Cary Yeung (Head of Chinese Debt, Pictet Asset Management)

  • “Foreign investors will continue to be interested in Chinese bonds given their decorrelated nature with global asset classes, which bodes well for diversification.”
  • “Additionally, Chinese bond yields are still high relative to developed market bond yields, especially under contained inflationary pressure from China.”
  • Bond yields will stabilize at current levels in the absence of any surprises in economic data
  • The RRR cut is a “minor” adjustment to the PBOC’s monetary policy in response to the moderation of the economic recovery
  • The appreciation of the yuan could pause in the short term; Longer term, the currency is still supported by strong exports, a continued influx into Chinese capital markets and the limitation of overseas travel.

Hayden Briscoe (Head of Fixed Income for Asia-Pacific, UBS Asset Management)
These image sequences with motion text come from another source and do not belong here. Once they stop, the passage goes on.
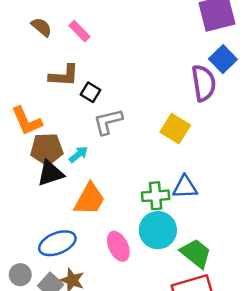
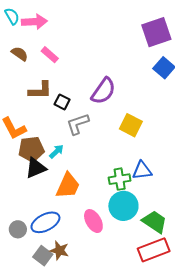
purple semicircle: (204, 83) -> (103, 91), moved, turned 48
gray circle: (20, 275) -> (18, 229), moved

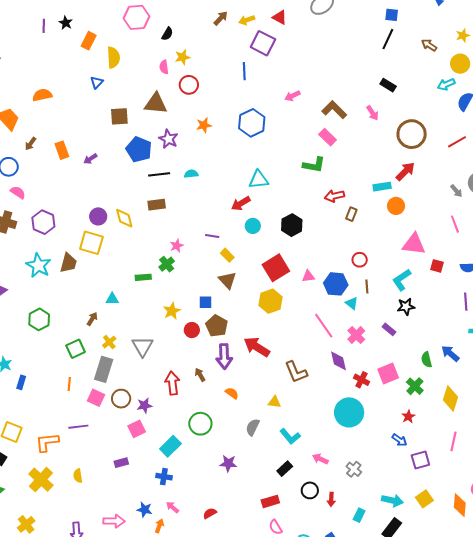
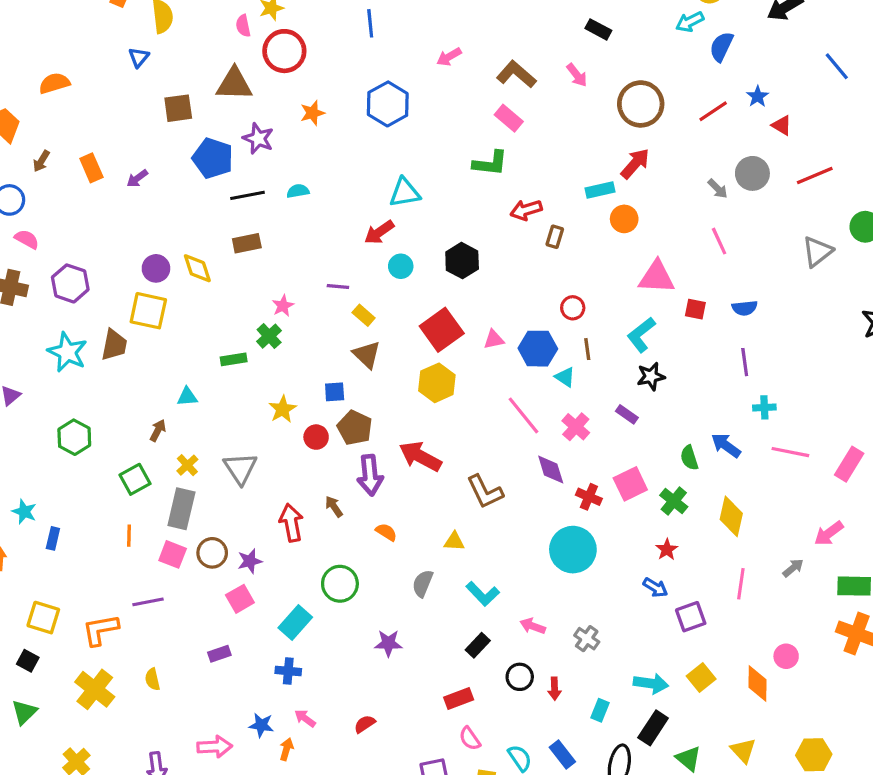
red circle: (189, 85) -> (284, 51), size x1.4

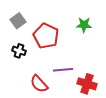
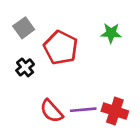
black cross: (19, 51) -> (25, 67), turned 32
purple line: (63, 70) -> (83, 110), moved

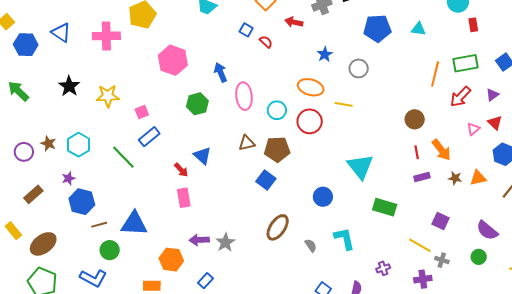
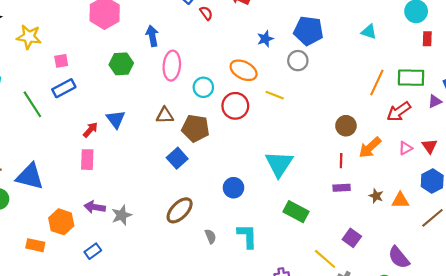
blue pentagon: (377, 28) -> (309, 31), moved
purple triangle: (492, 95) -> (435, 101), moved
orange arrow: (441, 150) -> (370, 147), moved, turned 75
red arrow: (181, 170) -> (90, 130), turned -105

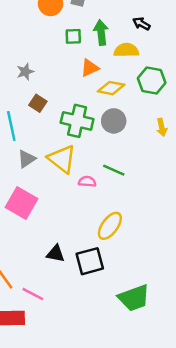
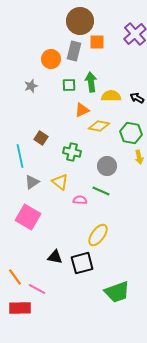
black arrow: (141, 24) -> (137, 98), moved
gray star: (25, 72) -> (31, 86), moved
green hexagon: (152, 81) -> (131, 133), moved
green cross: (77, 121) -> (72, 152), size x0.7
gray circle: (114, 121) -> (107, 166), moved
yellow triangle: (62, 159) -> (60, 182), size x0.7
  • Foreign investors will continue to buy Chinese bonds, which “tick all the boxes,” including their low correlation with notes sold in other countries and their high yields
  • China will want to see the yield premium on its government bonds over US Treasuries decline, as this will ease the pressure on the yuan to appreciate.
  • Chinese bond movements lead the world by six to 12 months
  • China will likely ease further to support growth; PBOC will likely reduce benchmark lending rate by the end of this year
  • The yield on 10-year government bonds will fall by at least 25 basis points over the next three months; it could drop 50 to 100 basis points if China cuts rates

– With the help of Y-Sing Liau

(Adds fourth paragraph performance level and China’s plan to release economic data on Thursday)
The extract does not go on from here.